### TASK ITEM
Write the listing out again exactly as it stands, with no images.

### DATASET EXCERPT
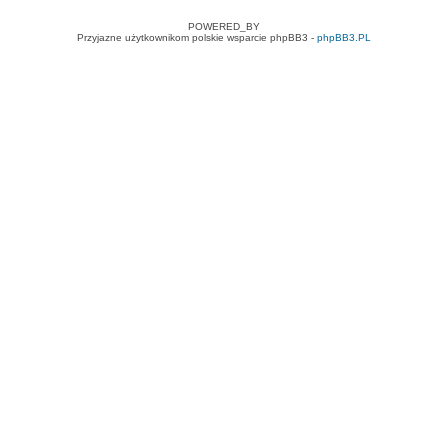
POWERED_BY
Przyjazne użytkownikom polskie wsparcie phpBB3 -
phpBB3.PL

### COMPLETED EXERCISE
POWERED_BY
Przyjazne użytkownikom polskie wsparcie phpBB3 -
phpBB3.PL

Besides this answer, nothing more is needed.